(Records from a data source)
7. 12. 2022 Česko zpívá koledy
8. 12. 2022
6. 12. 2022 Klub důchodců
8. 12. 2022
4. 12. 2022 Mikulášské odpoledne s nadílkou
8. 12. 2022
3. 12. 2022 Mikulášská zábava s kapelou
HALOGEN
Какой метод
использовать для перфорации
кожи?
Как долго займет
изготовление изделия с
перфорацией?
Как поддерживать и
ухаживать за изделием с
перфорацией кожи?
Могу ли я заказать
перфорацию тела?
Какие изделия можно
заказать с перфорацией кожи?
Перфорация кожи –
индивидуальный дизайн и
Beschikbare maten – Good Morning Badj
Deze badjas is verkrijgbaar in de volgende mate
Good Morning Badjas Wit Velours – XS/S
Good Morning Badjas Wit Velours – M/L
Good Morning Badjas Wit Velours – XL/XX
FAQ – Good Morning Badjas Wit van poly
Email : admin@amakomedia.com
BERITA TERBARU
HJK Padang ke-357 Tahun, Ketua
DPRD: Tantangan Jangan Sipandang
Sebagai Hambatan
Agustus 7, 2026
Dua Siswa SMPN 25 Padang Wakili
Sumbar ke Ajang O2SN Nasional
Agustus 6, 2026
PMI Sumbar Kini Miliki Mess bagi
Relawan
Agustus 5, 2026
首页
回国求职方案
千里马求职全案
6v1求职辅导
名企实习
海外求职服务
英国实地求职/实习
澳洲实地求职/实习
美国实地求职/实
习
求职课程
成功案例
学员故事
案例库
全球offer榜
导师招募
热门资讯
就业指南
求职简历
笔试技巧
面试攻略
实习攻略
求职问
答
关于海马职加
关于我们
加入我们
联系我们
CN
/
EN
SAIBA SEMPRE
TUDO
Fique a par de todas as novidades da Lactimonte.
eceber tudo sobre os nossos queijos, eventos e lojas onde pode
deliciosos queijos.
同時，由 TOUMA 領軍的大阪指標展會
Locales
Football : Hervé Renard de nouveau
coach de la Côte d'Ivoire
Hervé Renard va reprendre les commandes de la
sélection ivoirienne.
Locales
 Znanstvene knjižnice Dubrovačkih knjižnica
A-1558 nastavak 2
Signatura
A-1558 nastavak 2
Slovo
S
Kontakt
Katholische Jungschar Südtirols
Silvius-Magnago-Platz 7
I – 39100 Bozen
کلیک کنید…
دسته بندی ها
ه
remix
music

==

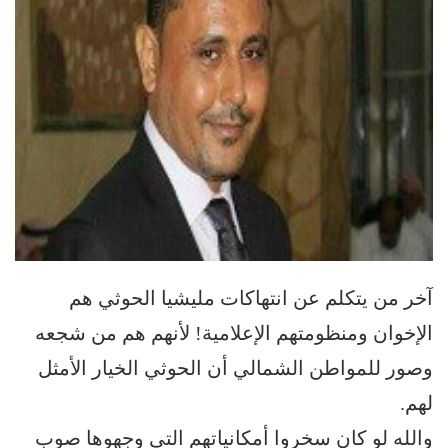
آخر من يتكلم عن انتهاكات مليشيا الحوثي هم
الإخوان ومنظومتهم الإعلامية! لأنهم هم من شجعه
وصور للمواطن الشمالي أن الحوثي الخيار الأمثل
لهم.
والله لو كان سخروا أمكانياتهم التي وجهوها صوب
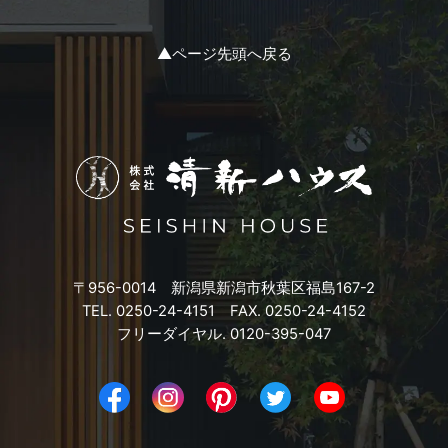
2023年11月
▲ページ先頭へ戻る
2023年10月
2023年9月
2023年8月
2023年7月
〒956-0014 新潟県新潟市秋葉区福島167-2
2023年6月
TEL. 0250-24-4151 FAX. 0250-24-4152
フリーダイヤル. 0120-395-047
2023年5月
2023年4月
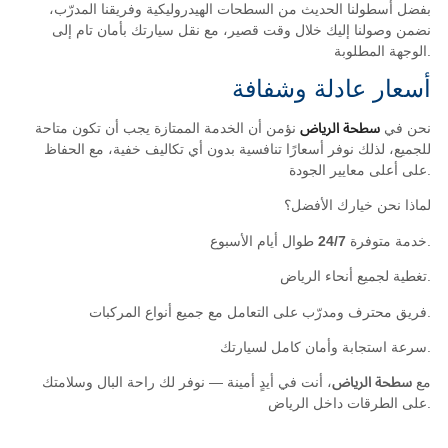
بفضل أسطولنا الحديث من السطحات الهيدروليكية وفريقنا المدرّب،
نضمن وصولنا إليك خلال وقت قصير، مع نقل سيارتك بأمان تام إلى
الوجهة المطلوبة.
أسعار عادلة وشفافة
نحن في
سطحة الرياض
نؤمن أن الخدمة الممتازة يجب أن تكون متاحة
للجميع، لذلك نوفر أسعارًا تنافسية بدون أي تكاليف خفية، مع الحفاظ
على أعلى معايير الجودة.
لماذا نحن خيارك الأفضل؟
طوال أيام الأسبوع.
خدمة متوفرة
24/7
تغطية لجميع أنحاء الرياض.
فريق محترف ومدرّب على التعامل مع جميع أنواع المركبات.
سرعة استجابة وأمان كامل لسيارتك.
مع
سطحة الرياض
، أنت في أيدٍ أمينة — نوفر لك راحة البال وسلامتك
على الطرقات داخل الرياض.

...

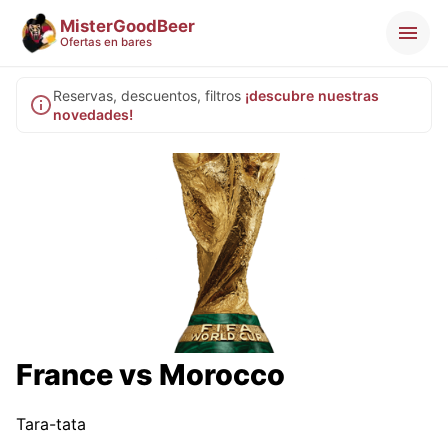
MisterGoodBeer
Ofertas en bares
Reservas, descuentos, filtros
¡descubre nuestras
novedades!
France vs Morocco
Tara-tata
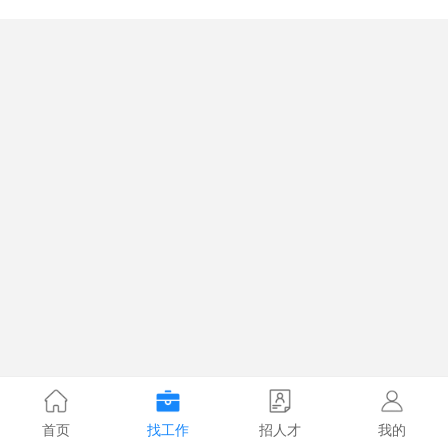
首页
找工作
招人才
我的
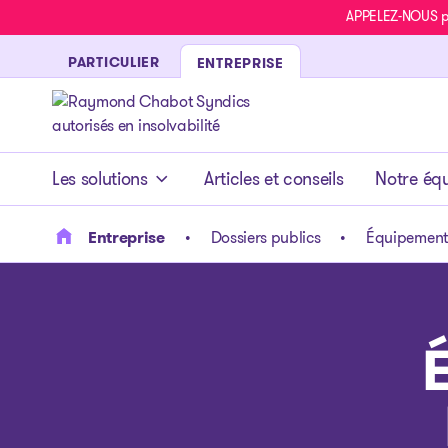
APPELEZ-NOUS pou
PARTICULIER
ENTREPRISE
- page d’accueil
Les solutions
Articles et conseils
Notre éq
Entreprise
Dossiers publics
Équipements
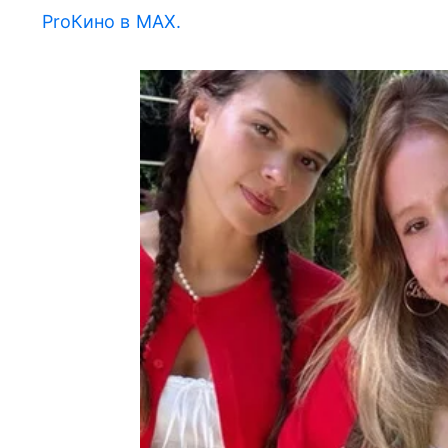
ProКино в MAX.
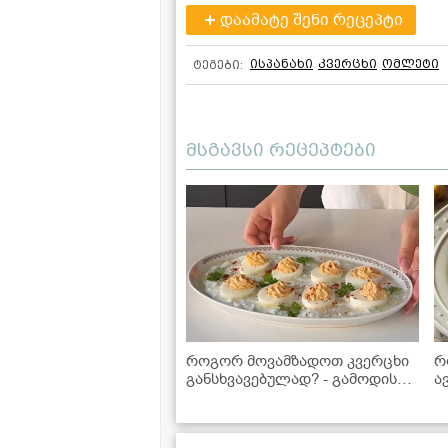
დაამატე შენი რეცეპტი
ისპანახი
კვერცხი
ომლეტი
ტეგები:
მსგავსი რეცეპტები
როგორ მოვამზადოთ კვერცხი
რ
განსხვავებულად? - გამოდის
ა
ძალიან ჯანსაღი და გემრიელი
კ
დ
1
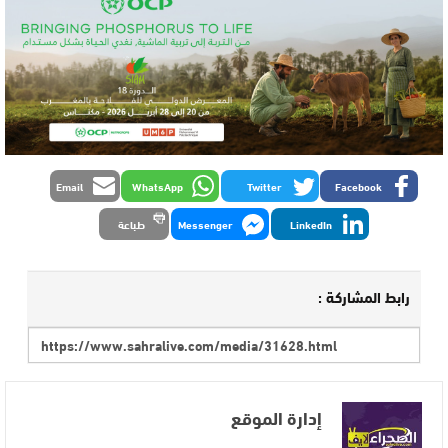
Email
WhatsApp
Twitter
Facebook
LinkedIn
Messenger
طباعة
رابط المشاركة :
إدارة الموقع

_Task prompt:_
Look through the data above. Find each line with the string "Padang" and copy it.

_Solved problem:_
HJK Padang ke-357 Tahun, Ketua
Dua Siswa SMPN 25 Padang Wakili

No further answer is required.